In his inaugural speech at Monday’s largely ceremonial council meeting, Greg Moore said he will be working to carry out the vision of 1,300 participants in the city’s corporate strategic plan to build a healthy, engaged community while also addressing voters’ concerns about high taxes.
Noting that some PoCo taxpayers are “reaching a tipping point,” Moore said the city has to find ways to provide services without increasing costs. He promised council will look to other cities for best practices to find new savings on top of the $770,000 in savings found through a core review two years ago and will generate new revenue through business development.
Moore vowed to establish a mayor’s task force on business development opportunities in January made up of councillors and local business representatives. The recommendations of the task force will then be used to provide the foundation for an economic plan in 2013.
“They will look at all aspects of how our city can work with businesses better,” Moore said.
In his speech, the second-term mayor reiterated the perennial complaint of civic governments about downloading from senior governments. “We will no longer willingly accept downloading that is not accompanied with adequate financial resources,” Moore stated in his address.
Acknowledging the support of NDP MLA Mike Farnworth and Conservative MP James Moore, the mayor promised to partner more with provincial and federal governments. Moore also promised to continue to improve the city’s transportation system through its ongoing master transportation plan and by highlighting the need to extend the Evergreen Line to PoCo.
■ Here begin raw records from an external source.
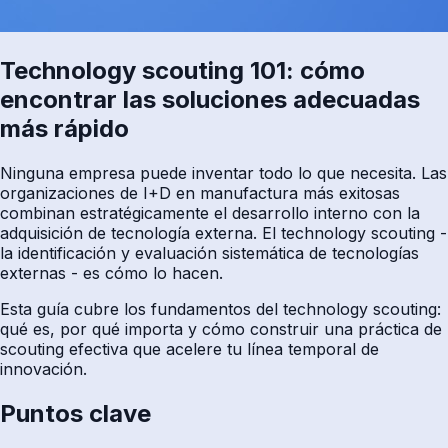
Technology scouting 101: cómo
encontrar las soluciones adecuadas
más rápido
Ninguna empresa puede inventar todo lo que necesita. Las
organizaciones de I+D en manufactura más exitosas
combinan estratégicamente el desarrollo interno con la
adquisición de tecnología externa. El technology scouting -
la identificación y evaluación sistemática de tecnologías
externas - es cómo lo hacen.
Esta guía cubre los fundamentos del technology scouting:
qué es, por qué importa y cómo construir una práctica de
scouting efectiva que acelere tu línea temporal de
innovación.
Puntos clave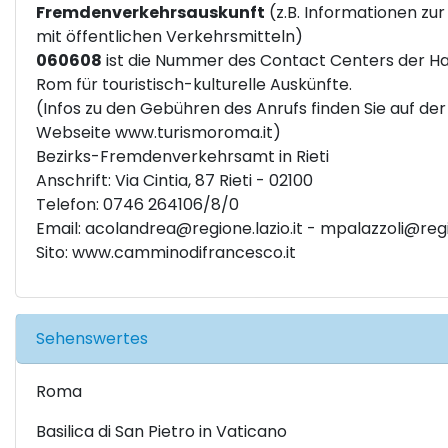
Fremdenverkehrsauskunft
(z.B. Informationen zur
mit öffentlichen Verkehrsmitteln)
060608
ist die Nummer des Contact Centers der H
Rom für touristisch-kulturelle Auskünfte.
(Infos zu den Gebühren des Anrufs finden Sie auf der
Webseite
www.turismoroma.it
)
Bezirks-Fremdenverkehrsamt in Rieti
Anschrift: Via Cintia, 87 Rieti - 02100
Telefon: 0746 264106/8/0
Email:
acolandrea@regione.lazio.it
-
mpalazzoli@regio
Sito:
www.camminodifrancesco.it
Sehenswertes
Roma
Basilica di San Pietro in Vaticano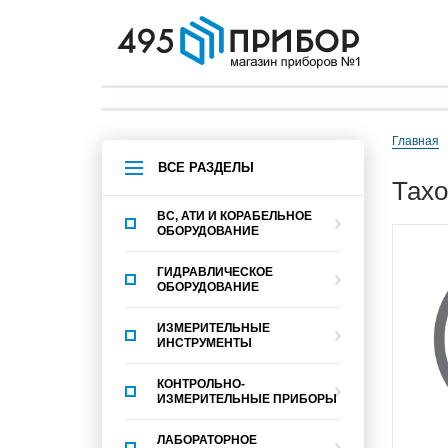
Главная
ВСЕ РАЗДЕЛЫ
тах
ВС, АТИ И КОРАБЕЛЬНОЕ
ОБОРУДОВАНИЕ
ГИДРАВЛИЧЕСКОЕ
ОБОРУДОВАНИЕ
ИЗМЕРИТЕЛЬНЫЕ
ИНСТРУМЕНТЫ
КОНТРОЛЬНО-
ИЗМЕРИТЕЛЬНЫЕ ПРИБОРЫ
ЛАБОРАТОРНОЕ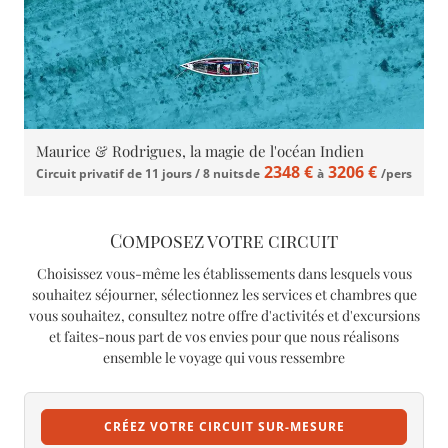
Maurice & Rodrigues, la magie de l'océan Indien
2348 €
3206 €
Circuit privatif de 11 jours / 8 nuits
de
à
/pers
Composez votre circuit
Choisissez vous-même les établissements dans lesquels vous
souhaitez séjourner, sélectionnez les services et chambres que
vous souhaitez, consultez notre offre d'activités et d'excursions
et faites-nous part de vos envies pour que nous réalisons
ensemble le voyage qui vous ressembre
CRÉEZ VOTRE CIRCUIT SUR-MESURE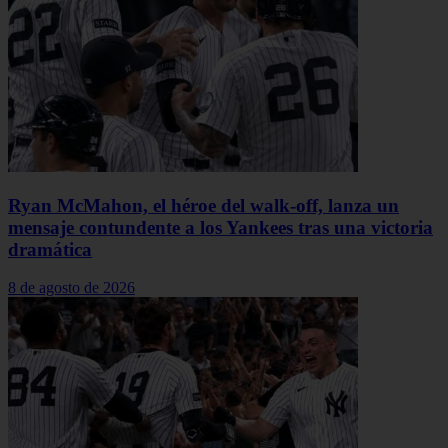
Ryan McMahon, el héroe del walk-off, lanza un
mensaje contundente a los Yankees tras una victoria
dramática
8 de agosto de 2026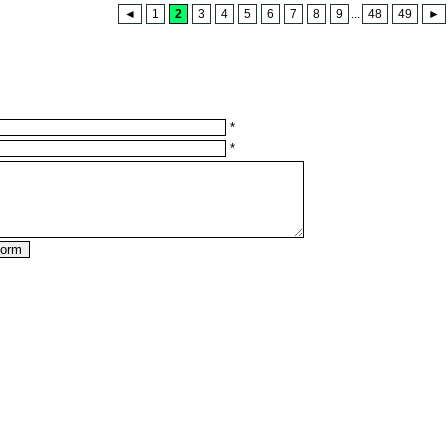
◄
1
2
3
4
5
6
7
8
9
...
48
49
►
*
*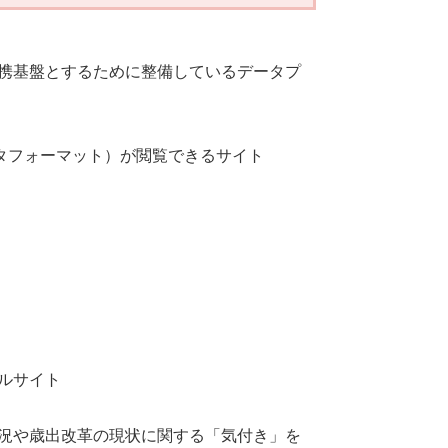
携基盤とするために整備しているデータプ
タフォーマット）が閲覧できるサイト
ルサイト
況や歳出改革の現状に関する「気付き」を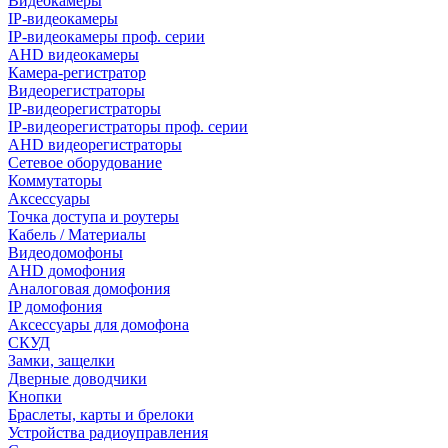
Видеокамеры
IP-видеокамеры
IP-видеокамеры проф. серии
AHD видеокамеры
Камера-регистратор
Видеорегистраторы
IP-видеорегистраторы
IP-видеорегистраторы проф. серии
AHD видеорегистраторы
Сетевое оборудование
Коммутаторы
Аксессуары
Точка доступа и роутеры
Кабель / Материалы
Видеодомофоны
AHD домофония
Аналоговая домофония
IP домофония
Аксессуары для домофона
СКУД
Замки, защелки
Дверные доводчики
Кнопки
Браслеты, карты и брелоки
Устройства радиоуправления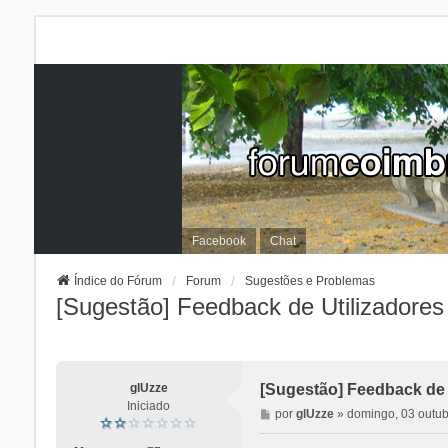
Facebook
Chat
Índice do Fórum
Forum
Sugestões e Problemas
[Sugestão] Feedback de Utilizadores
glUzze
[Sugestão] Feedback de 
Iniciado
M
por
glUzze
»
domingo, 03 outub
e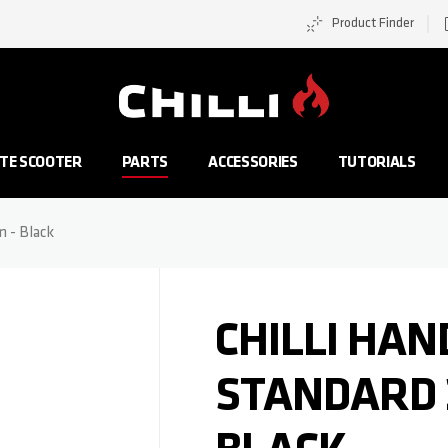
Product Finder
Zur Startseite
TE SCOOTER
PARTS
ACCESSORIES
TUTORIALS
m - Black
CHILLI HAN
STANDARD 2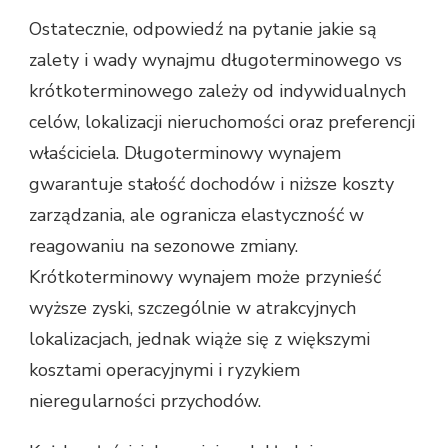
Ostatecznie, odpowiedź na pytanie jakie są
zalety i wady wynajmu długoterminowego vs
krótkoterminowego zależy od indywidualnych
celów, lokalizacji nieruchomości oraz preferencji
właściciela. Długoterminowy wynajem
gwarantuje stałość dochodów i niższe koszty
zarządzania, ale ogranicza elastyczność w
reagowaniu na sezonowe zmiany.
Krótkoterminowy wynajem może przynieść
wyższe zyski, szczególnie w atrakcyjnych
lokalizacjach, jednak wiąże się z większymi
kosztami operacyjnymi i ryzykiem
nieregularności przychodów.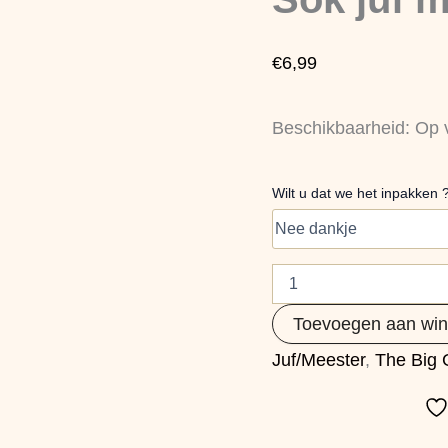
36/40
aantal
€
6,99
Beschikbaarheid:
Op 
Wilt u dat we het inpakken 
Toevoegen aan wi
Juf/Meester
,
The Big G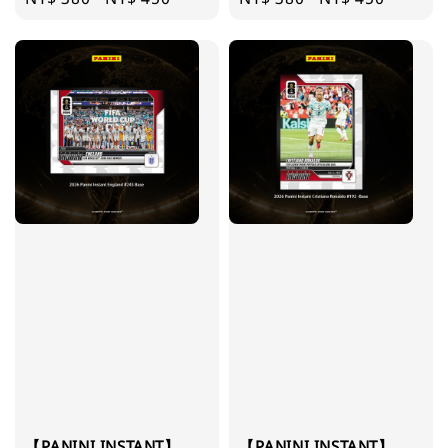
price
price
【PANINI INSTANT】
【PANINI INSTANT】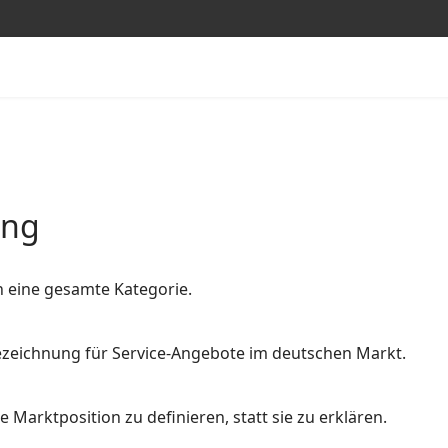
ung
n eine gesamte Kategorie.
 Bezeichnung für Service-Angebote im deutschen Markt.
 Marktposition zu definieren, statt sie zu erklären.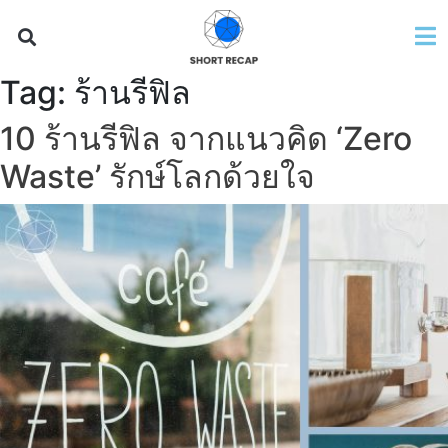
Tag:
ร้านรีฟิล
10 ร้านรีฟิล จากแนวคิด ‘Zero
Waste’ รักษ์โลกด้วยใจ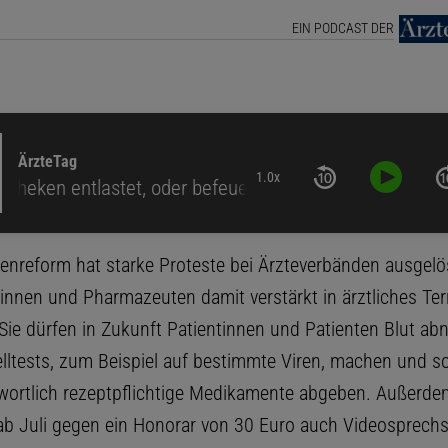
EIN PODCAST DER
ÄrzteTag
1.0x
entlastet, oder befeuert
enreform hat starke Proteste bei Ärzteverbänden ausgelös
nnen und Pharmazeuten damit verstärkt in ärztliches Ter
 Sie dürfen in Zukunft Patientinnen und Patienten Blut a
lltests, zum Beispiel auf bestimmte Viren, machen und s
wortlich rezeptpflichtige Medikamente abgeben. Außerde
b Juli gegen ein Honorar von 30 Euro auch Videosprechs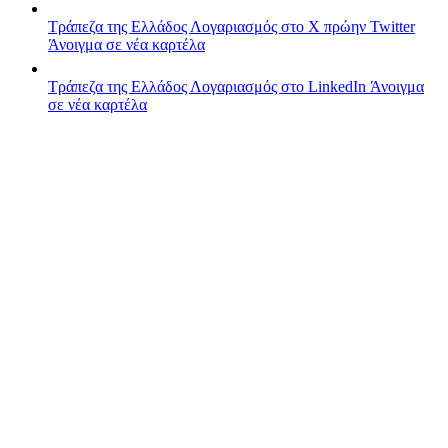
Τράπεζα της Ελλάδος
Λογαριασμός στο X πρώην Twitter
Άνοιγμα σε νέα καρτέλα
Τράπεζα της Ελλάδος
Λογαριασμός στο LinkedIn
Άνοιγμα
σε νέα καρτέλα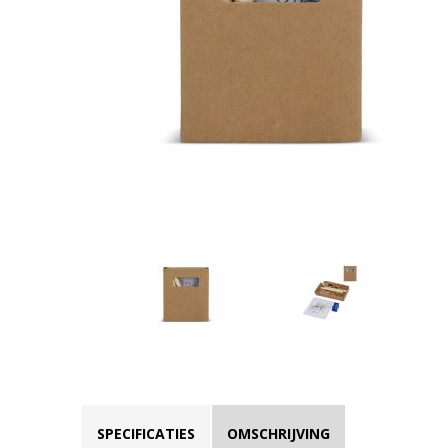
SPECIFICATIES
OMSCHRIJVING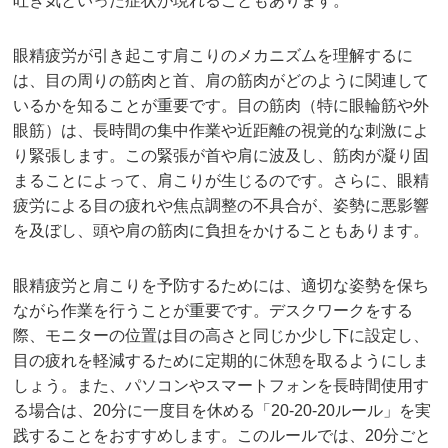
吐き気といった症状が現れることもあります。
眼精疲労が引き起こす肩こりのメカニズムを理解するに
は、目の周りの筋肉と首、肩の筋肉がどのように関連して
いるかを知ることが重要です。目の筋肉（特に眼輪筋や外
眼筋）は、長時間の集中作業や近距離の視覚的な刺激によ
り緊張します。この緊張が首や肩に波及し、筋肉が凝り固
まることによって、肩こりが生じるのです。さらに、眼精
疲労による目の疲れや焦点調整の不具合が、姿勢に悪影響
を及ぼし、頭や肩の筋肉に負担をかけることもあります。
眼精疲労と肩こりを予防するためには、適切な姿勢を保ち
ながら作業を行うことが重要です。デスクワークをする
際、モニターの位置は目の高さと同じか少し下に設定し、
目の疲れを軽減するために定期的に休憩を取るようにしま
しょう。また、パソコンやスマートフォンを長時間使用す
る場合は、20分に一度目を休める「20-20-20ルール」を実
践することをおすすめします。このルールでは、20分ごと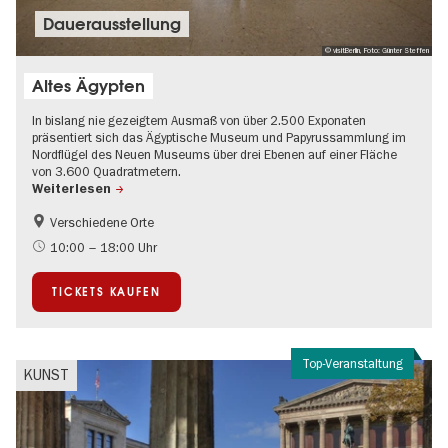
Dauer­aus­stel­lung
© visitBerlin, Foto: Günter Steffen
Altes Ägypten
In bislang nie gezeigtem Ausmaß von über 2.500 Exponaten
präsentiert sich das Ägyptische Museum und Papyrussammlung im
Nordflügel des Neuen Museums über drei Ebenen auf einer Fläche
von 3.600 Quadratmetern.
Weiterlesen
Verschiedene Orte
Geschichte
International
10:00 – 18:00 Uhr
UNESCO Welterbe
TICKETS KAUFEN
Top-Veranstaltung
KUNST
The city’s parks and recreation facilities also need upgrading, the mayor said. “There’s a need to build additional artificial fields, expand the recreation centre to include more multi-functional space for our seniors and residents who seek a healthier lifestyle as well as to create more ice time. We need to also look at how we address our aging Centennial Pool that has been enjoyed generations of PoCo children,” Moore stated. Moore won his job back in the Nov. 19 civic election, collecting 5,827 votes, well ahead of challengers William Issa (1,691 votes) and Patrick Alambets (310).